De anonimatos y protagonismos

Me estoy convirtiendo en una pésima interlocutora. No sé qué decir cuando me preguntan si vi el Facebook; si leí el tweet tal o cual; si “sigo” a Fulano o si le “pedí amistad” a Zutano. Nunca he “subido” una foto, ni he visto un Instagram. Jamás me he tomado una selfie. No tengo teléfono inteligente. El correo electrónico me parece un adelanto maravilloso y la Wikipedia un milagro. El acceso a la información es un prodigio. En cambio, las redes sociales me importan un pepino. La suerte de asamblea democrática que imaginé cuando aparecieron, se ha convertido en una especie de tumulto en el que muchos se empujan e insultan para tomar el micrófono.

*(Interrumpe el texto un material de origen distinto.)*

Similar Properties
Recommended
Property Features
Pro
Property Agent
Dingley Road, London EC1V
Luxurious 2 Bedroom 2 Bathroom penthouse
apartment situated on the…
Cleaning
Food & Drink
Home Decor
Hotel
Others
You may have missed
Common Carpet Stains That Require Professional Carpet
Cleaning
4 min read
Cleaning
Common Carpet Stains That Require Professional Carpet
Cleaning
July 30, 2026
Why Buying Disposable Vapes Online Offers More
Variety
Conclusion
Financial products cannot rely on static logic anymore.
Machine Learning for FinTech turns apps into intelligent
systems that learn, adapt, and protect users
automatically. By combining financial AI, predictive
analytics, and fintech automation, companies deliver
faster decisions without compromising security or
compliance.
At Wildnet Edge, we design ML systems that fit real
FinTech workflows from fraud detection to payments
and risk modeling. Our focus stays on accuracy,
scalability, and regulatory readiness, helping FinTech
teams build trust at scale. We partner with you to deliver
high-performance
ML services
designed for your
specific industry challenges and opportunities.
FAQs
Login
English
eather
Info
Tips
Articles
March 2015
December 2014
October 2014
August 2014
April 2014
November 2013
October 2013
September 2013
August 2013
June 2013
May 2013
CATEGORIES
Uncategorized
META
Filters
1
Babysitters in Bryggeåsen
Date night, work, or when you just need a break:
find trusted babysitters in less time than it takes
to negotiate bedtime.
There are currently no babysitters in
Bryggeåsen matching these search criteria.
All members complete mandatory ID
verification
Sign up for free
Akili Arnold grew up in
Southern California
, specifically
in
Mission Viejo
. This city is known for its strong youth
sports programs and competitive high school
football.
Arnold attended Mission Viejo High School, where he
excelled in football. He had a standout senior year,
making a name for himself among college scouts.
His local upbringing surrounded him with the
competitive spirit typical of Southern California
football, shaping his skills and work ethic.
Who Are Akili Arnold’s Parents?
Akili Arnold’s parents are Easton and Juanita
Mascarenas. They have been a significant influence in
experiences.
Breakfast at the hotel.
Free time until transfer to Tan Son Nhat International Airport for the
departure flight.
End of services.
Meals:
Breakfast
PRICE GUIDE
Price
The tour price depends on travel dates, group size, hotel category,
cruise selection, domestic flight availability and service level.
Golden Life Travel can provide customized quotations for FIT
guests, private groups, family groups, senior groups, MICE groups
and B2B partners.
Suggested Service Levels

Yo, como el chinito:  “nomás milando”.  Y aunque miro con distancia, percibo ciertas cosas que me parecen horrendas: entre ellas, la decisión colectiva de dejar atrás la vida privada, el decoro, la ortografía y la autocrítica. Recuerdo un párrafo leído hace años, antes del advenimiento del selfie. En él, la protagonista a la que encerraban en un psiquiátrico, se lamentaba porque ya no podría cerrar la puerta del baño mientras evacuaba y en resumen, porque ya no podría existir sin supervisión. En las prisiones de alta seguridad la vida del preso es escudriñada las 24 horas. ¿No sufriríamos si tuviéramos la obligación de manifestar por escrito qué desayunamos, qué leímos, qué pensamos y a qué horas nos besuqueamos con el objeto de nuestros deseos? Entonces, ¿qué apetito satisfacemos al hacerlo de motu proprio? Tal vez el del ego, ese devorador.

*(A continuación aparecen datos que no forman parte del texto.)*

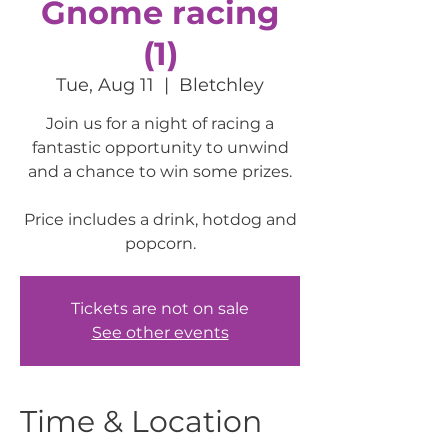
Gnome racing
(1)
Tue, Aug 11
  |  
Bletchley
Join us for a night of racing a
fantastic opportunity to unwind
and a chance to win some prizes.
Price includes a drink, hotdog and
popcorn.
Tickets are not on sale
See other events
Time & Location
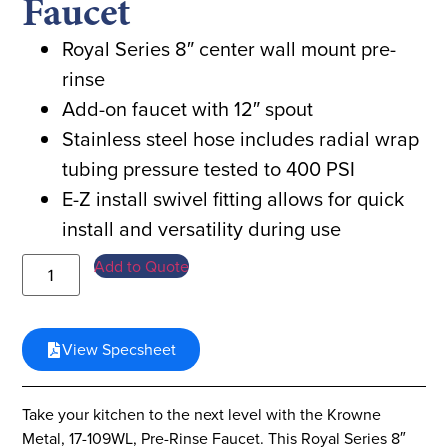
Faucet
Royal Series 8″ center wall mount pre-
rinse
Add-on faucet with 12″ spout
Stainless steel hose includes radial wrap
tubing pressure tested to 400 PSI
E-Z install swivel fitting allows for quick
install and versatility during use
Add to Quote
View Specsheet
Take your kitchen to the next level with the Krowne
Metal, 17-109WL, Pre-Rinse Faucet. This Royal Series 8″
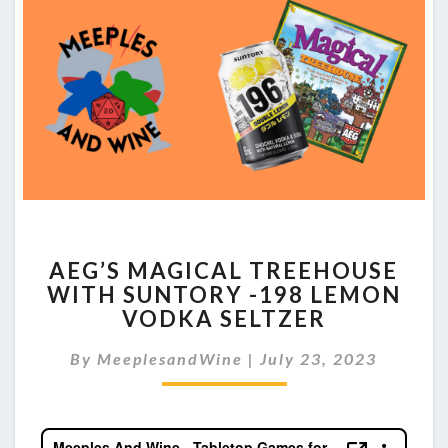
AEG’S
AEG’S MAGICAL TREEHOUSE
MAGICAL
WITH SUNTORY -198 LEMON
TREEHOUSE
VODKA SELTZER
WITH
SUNTORY
By
MeeplesandWine
-198
|
July 23, 2023
LEMON
VODKA
SELTZER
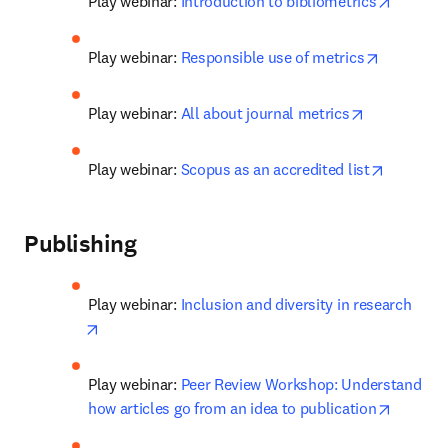
opens i
Play webinar: 
Introduction to bibliometrics
opens in 
Play webinar: 
Responsible use of metrics
opens in ne
Play webinar: 
All about journal metrics
opens in
Play webinar: 
Scopus as an accredited list
Publishing
Play webinar: 
Inclusion and diversity in research
opens in new tab/window
Play webinar: 
Peer Review Workshop: Understand 
opens i
how articles go from an idea to publication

Pronto, las acusaciones que se le imputan a Edward Snowden, por ejemplo, perderán parte de su impacto. Sospecho que lo que concierne al sagrado dinero y los negocios legales e ilegales seguirá siendo secreto; lo personal, no.

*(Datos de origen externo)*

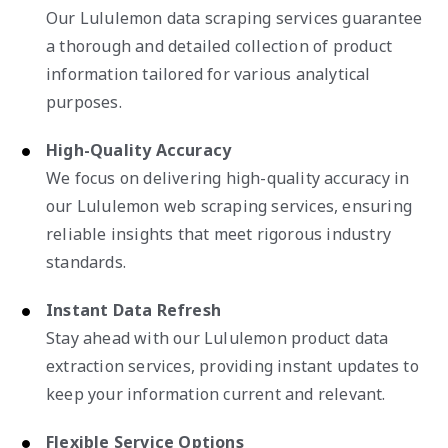
Our Lululemon data scraping services guarantee
a thorough and detailed collection of product
information tailored for various analytical
purposes.
High-Quality Accuracy
We focus on delivering high-quality accuracy in
our Lululemon web scraping services, ensuring
reliable insights that meet rigorous industry
standards.
Instant Data Refresh
Stay ahead with our Lululemon product data
extraction services, providing instant updates to
keep your information current and relevant.
Flexible Service Options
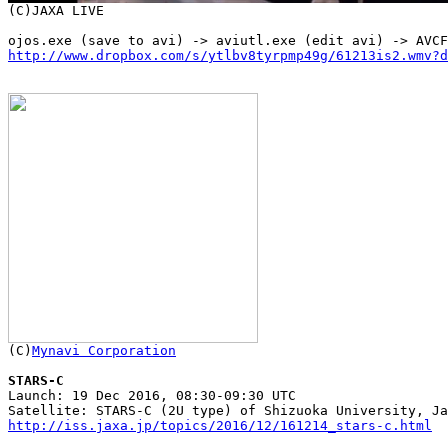
http://www.dropbox.com/s/ytlbv8tyrpmp49g/61213is2.wmv?d

(C)
Mynavi Corporation
STARS-C

Launch: 19 Dec 2016, 08:30-09:30 UTC

http://iss.jaxa.jp/topics/2016/12/161214_stars-c.html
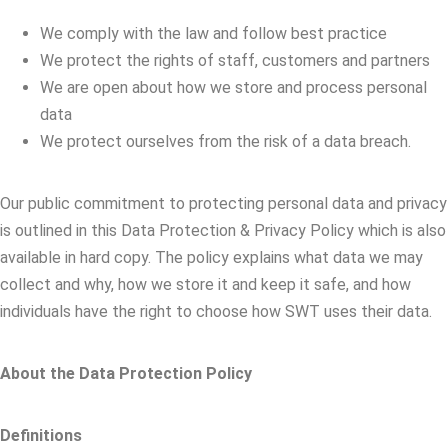
We comply with the law and follow best practice
We protect the rights of staff, customers and partners
We are open about how we store and process personal
data
We protect ourselves from the risk of a data breach.
Our public commitment to protecting personal data and privacy
is outlined in this Data Protection & Privacy Policy which is also
available in hard copy. The policy explains what data we may
collect and why, how we store it and keep it safe, and how
individuals have the right to choose how SWT uses their data.
About the Data Protection Policy
Definitions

Siempre me ha parecido irónico que el villano de la novela de Orwell, 1984, ese magistral y acerbo comentario a los poderes coercitivos del Estado, haya terminado en un programa esperpéntico en el que un grupo de personas sin discurso hacía por lloriquear y decir tonteras ante las cámaras. En cada reality que he visto al pasar he creído registrar los mismos gestos: una búsqueda del llanto, de la expresión más cruda del sentimiento, el desafortunado exhibicionismo de personas que pretenden actuar, que intentan conmover sin saber nada de entrenamiento actoral.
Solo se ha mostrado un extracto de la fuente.